DEMOKRASI.CO.ID - Aksi unjuk rasa dan mogok massal para pelaku wisata di Labuan Bajo, Nusa Tenggara Timur (NTT), pada Senin kemarin (1/8) yang berujung ricuh menjadi sorotan anggota dewan di Senayan. Terlebih ada 3 pengunjuk rasa yang kemudian diamankan pihak keamanan setempat.
Untuk itu, Komisi X DPR RI bakal memanggil Menteri Pariwisata dan Ekonomi Kreatif (Menparekraf) Sandiaga Uno untuk memberikan kejelasan. Termasuk dari pihak Badan Pelaksana Otorita Labuan Bajo-Flores (BPOLBF) dan PT Flobamora.
“Kami akan mengagendakan RDP pada masa sidang yang akan datang," tegas anggota Komisi X DPR RI, Andreas Hugo Pareira, kepada wartawan, Rabu (3/8).
Andreas menilai, aksi mogok massal pelaku wisata di Labuan Bajo dipicu oleh dua hal. Pertama, karena tarif ke Taman Nasional Kawasan Wisata Komodo yang naik drastis menjadi Rp 3,75 juta.
Kenaikan tarif tersebut, kata Andreas, membuat para pelaku wisata di Labuan Bajo khawatir akan berimbas terhadap berkurangnya kunjungan wisatawan.
“Yang tentunya akan berimbas pada pelaku wisata dan ekraf yang baru saja mulai pulih dari situasi pandemi, dengan mulai kembali ramainya kunjungan wisata ke Labuan Bajo,” ujar Andreas.
Politikus PDIP ini pun menilai wajar kekhawatiran yang dirasakan para pelaku wisata dan ekonomi kreatif di Labuan Bajo, sebagaimana pelaku wisata daerah lain yang benar-benar terpukul oleh pandemi.

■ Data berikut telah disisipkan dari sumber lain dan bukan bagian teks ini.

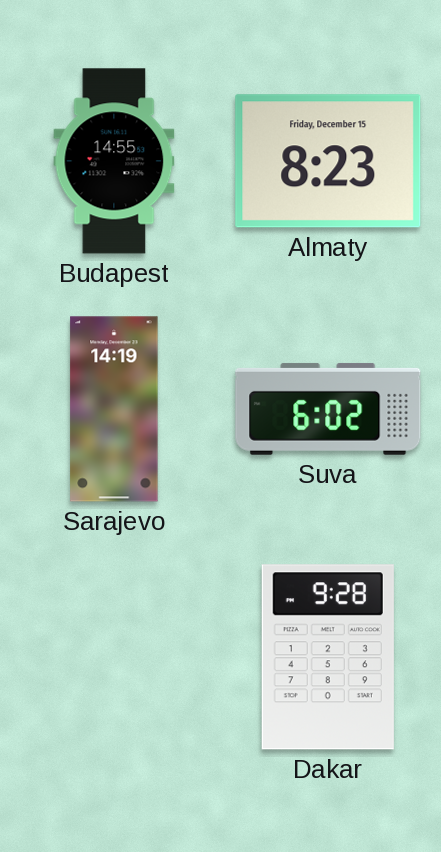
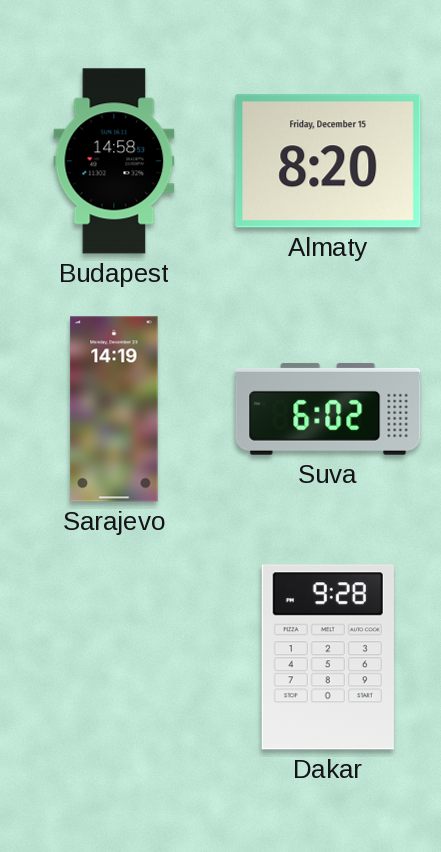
Budapest: 14:55 -> 14:58
Almaty: 8:23 -> 8:20
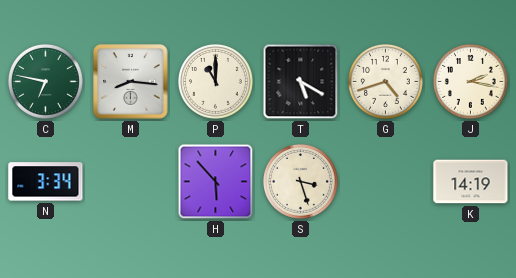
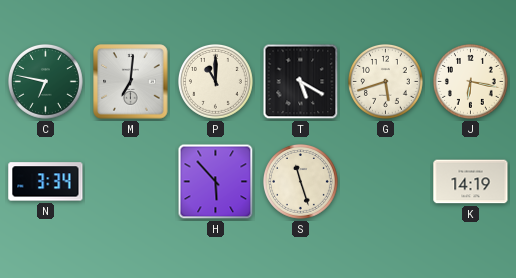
M: 8:16 -> 7:01
G: 4:42 -> 5:42
J: 2:17 -> 6:17
S: 3:27 -> 11:27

"Kedua, meskipun demonstrasi menentang kenaikan tarif ke kawasan TN Komodo ini sudah dijawab dengan ditetapkannya kunjungan ke pulau Rinca tetap dengan tarif yang berlaku, artinya tidak ada kenaikan," ujarnya.
Namun, lanjut dia, tarif masuk ke pulau Padar dan Komodo tetap dinaikan menjadi Rp 3,75 juta dengan alasan untuk kepentingan konservasi yang berbiaya mahal, sebagaimana penjelasan Pemda NTT.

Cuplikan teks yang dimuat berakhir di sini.